Yes, reading the reviews is much more rewarding. By any measure.

This review contains spoilers. Read further anyway. It doesn't matter, even when you're intending to see the movie.

The film begins with two people in a SUV, David and Katia, driving to the Joshua Tree Desert. Despite all their misunderstandings, they feel attracted to each other, but regularly explode in quarrels and fights. That part of the film was logical and understandable. The film is a study in how relationships can go haywire. One can have look at what they talk. Or you could listen to the silence when they should talk. In your mind, you could even speak up for them when they fail.
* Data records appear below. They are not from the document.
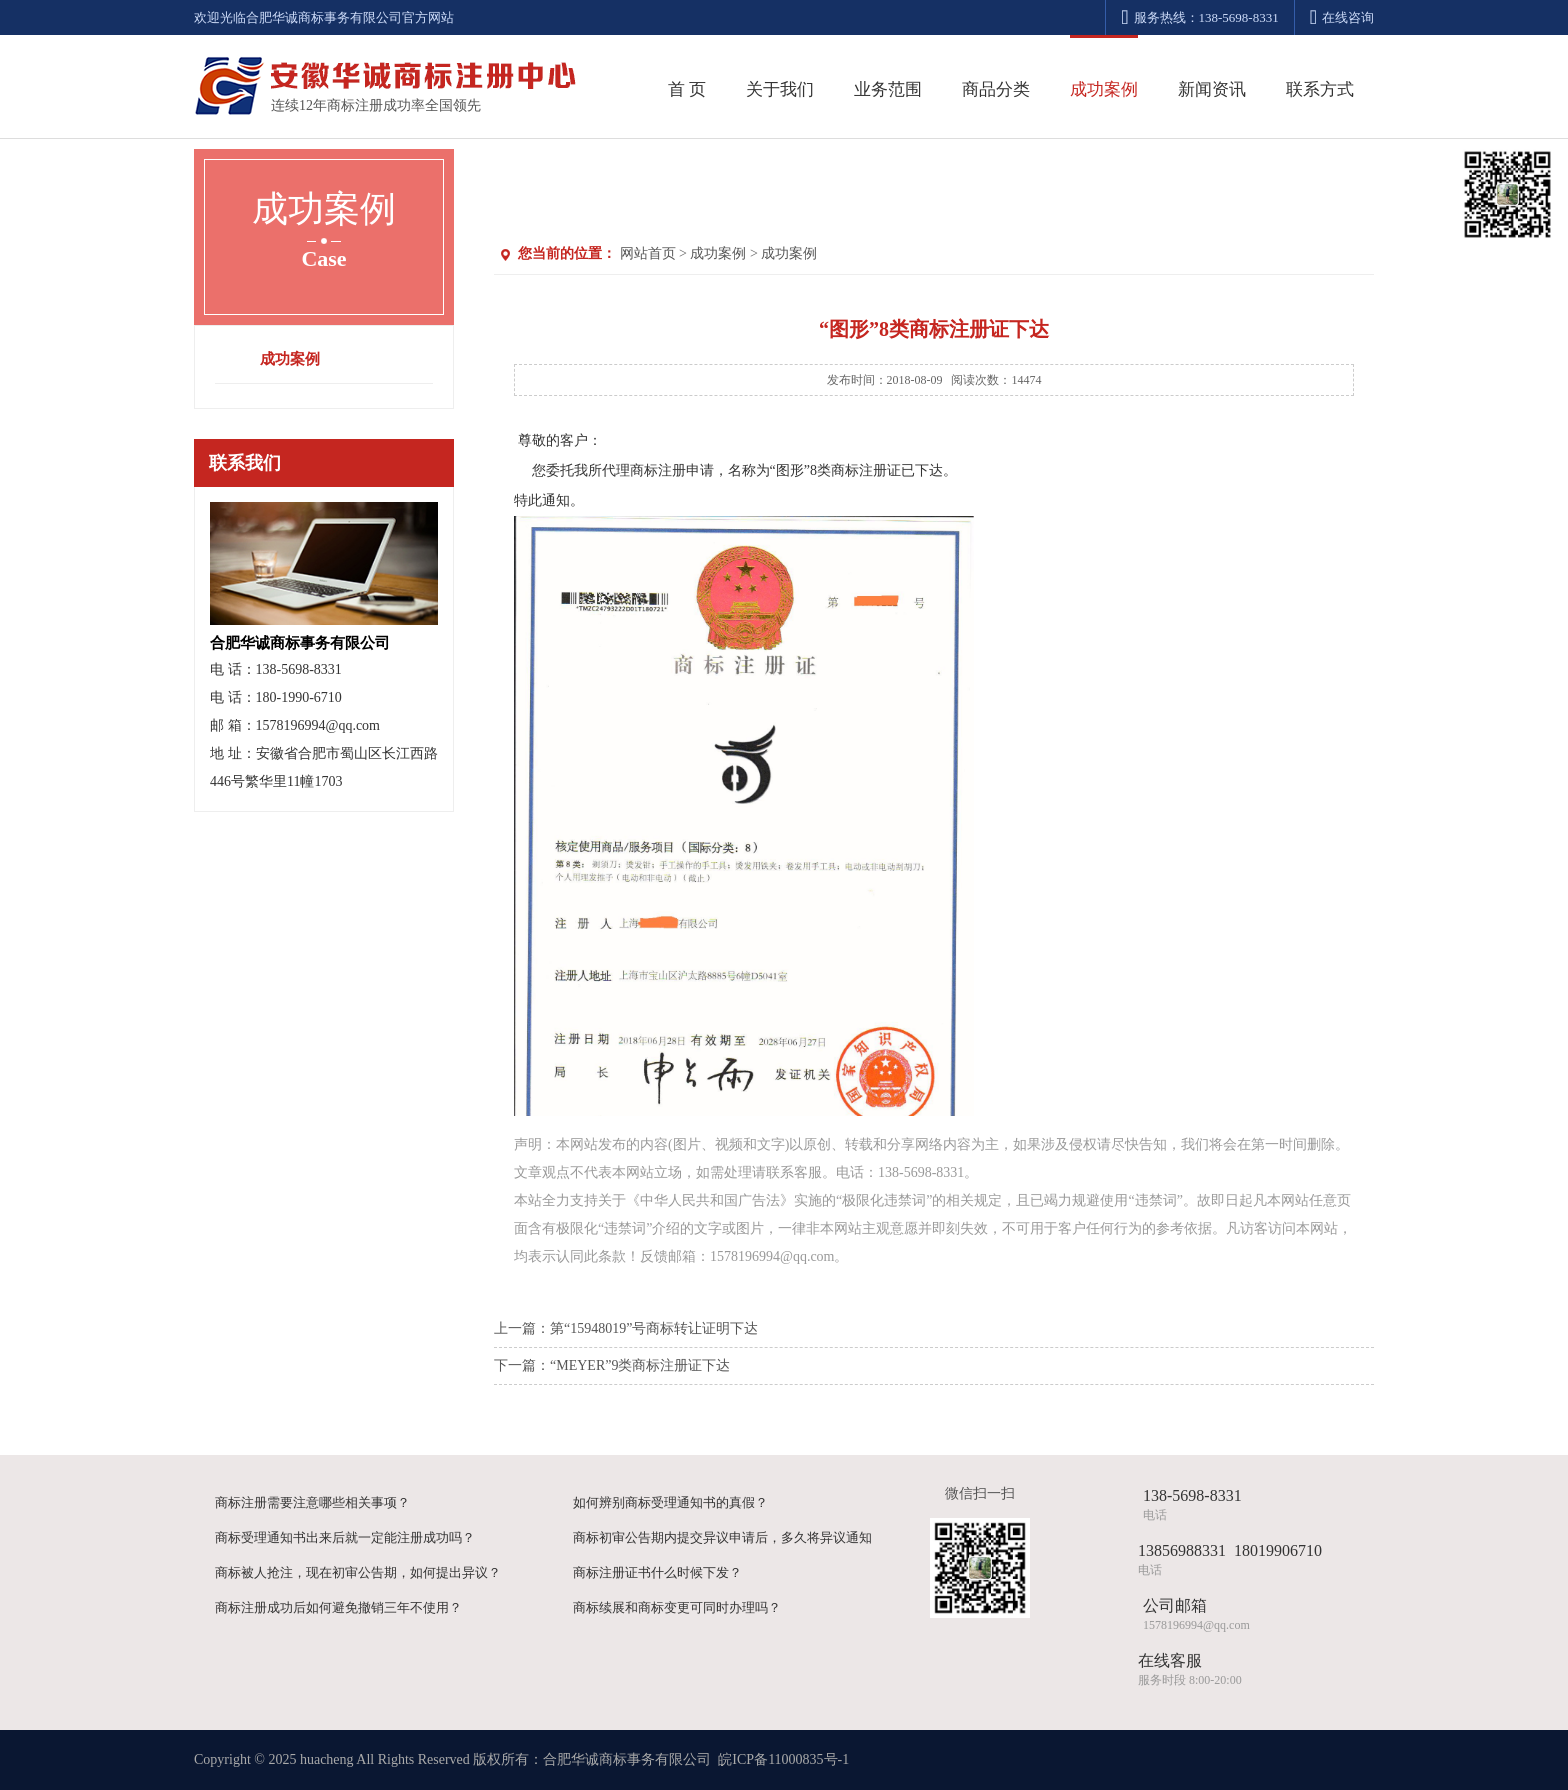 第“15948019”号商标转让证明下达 (654, 1328)
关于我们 (780, 89)
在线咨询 (1342, 17)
But why did they cut away the entire character development? Really, I could not care less about David and Katia. What they said and how they behaved was in the end meaningless. In contrast, I rather enjoyed their nude bodies, their physical exercise and the wonderful landscape of the Joshua Tree Desert. Wow.
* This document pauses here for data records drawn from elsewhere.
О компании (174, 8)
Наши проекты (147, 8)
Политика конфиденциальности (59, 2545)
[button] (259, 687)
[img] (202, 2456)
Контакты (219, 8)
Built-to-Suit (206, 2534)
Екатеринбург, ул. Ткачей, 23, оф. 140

The film ends with three hillbillies tailgating them on a desert road, stopping them, pulling them from the car, and raping David. Why and WHY did this happen? Out from the nothing, the film ends with a sudden conclusion, and you'll never get to know why they were targeted.
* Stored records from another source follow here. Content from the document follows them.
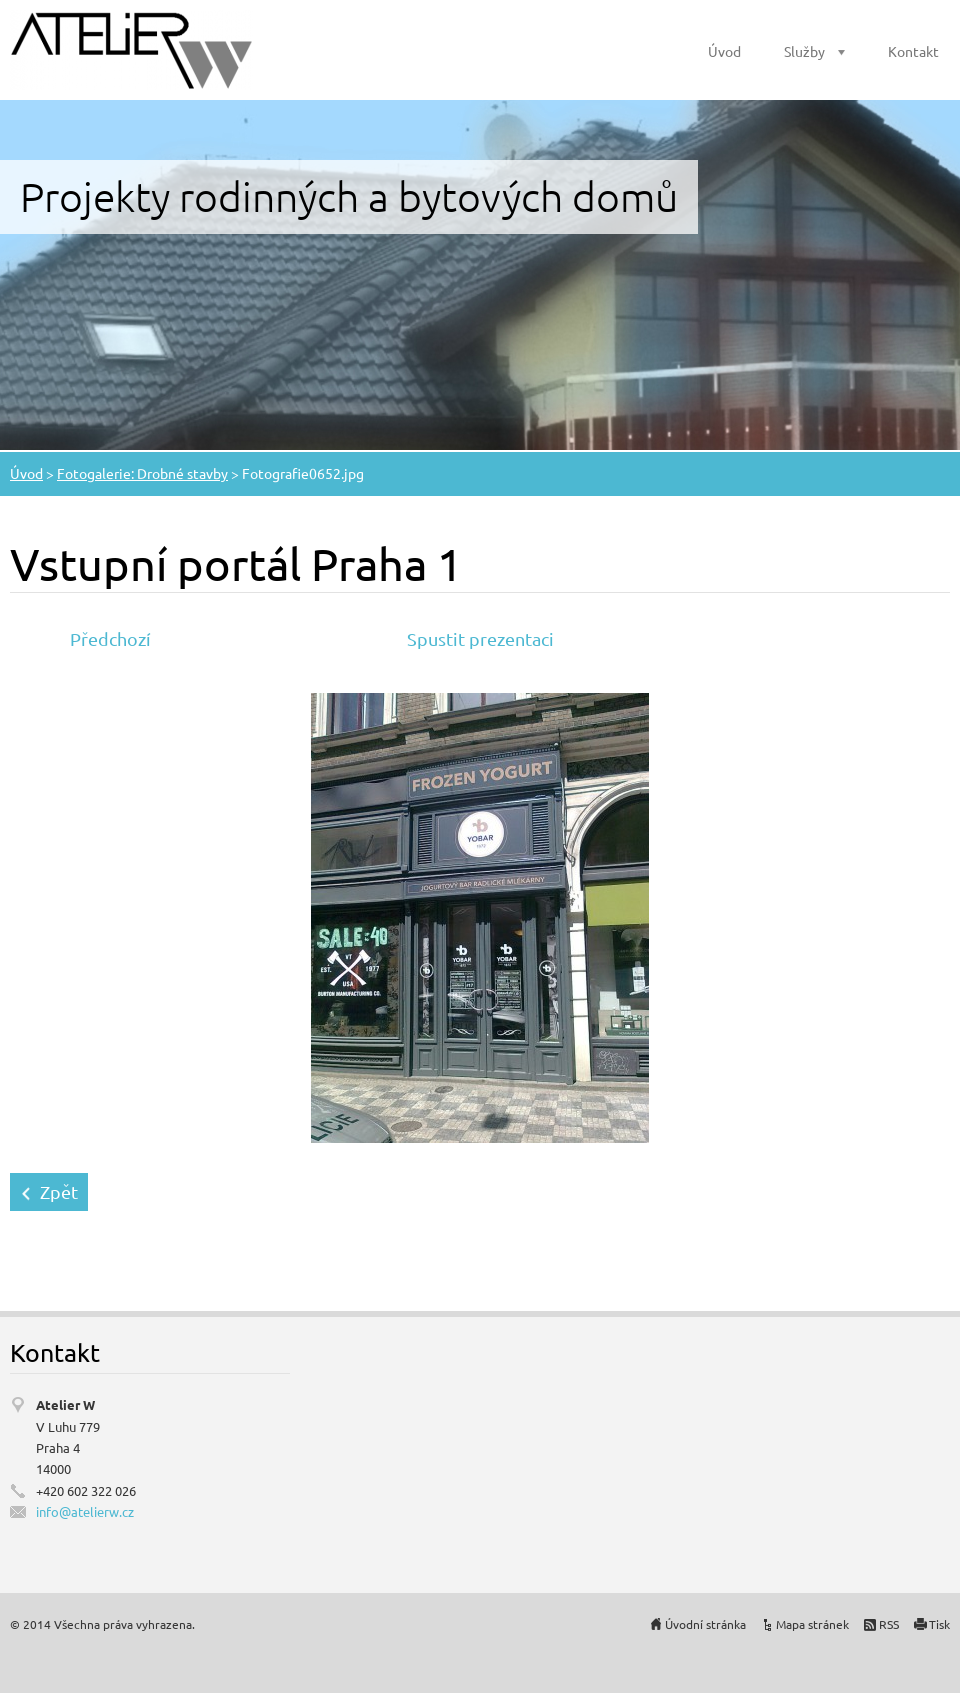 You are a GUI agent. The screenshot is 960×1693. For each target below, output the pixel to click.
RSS (889, 1624)
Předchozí (110, 638)
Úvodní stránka (705, 1624)
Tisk (939, 1624)
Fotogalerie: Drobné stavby (142, 473)
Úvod (724, 51)
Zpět (59, 1191)
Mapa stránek (812, 1624)
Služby (804, 51)
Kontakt (913, 51)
It has been said that Bruno Dumont, the director of this film, translated a life-negating state of mind into a film. David and Katia were already outcasts in the beginning - he speaks only English and French, Katia only Russian and French - and they were rejected by the desert, a place where you have to rely on your fellow human beings in order to survive.

"Twentynine Palms" is an ill-fated parable. I don't say Bruno Dumont is a bad filmmaker. But as a filmmaker, he forgot to counterbalance the philosophical, psychological and the tardiness parts with a credible and suspenseful story.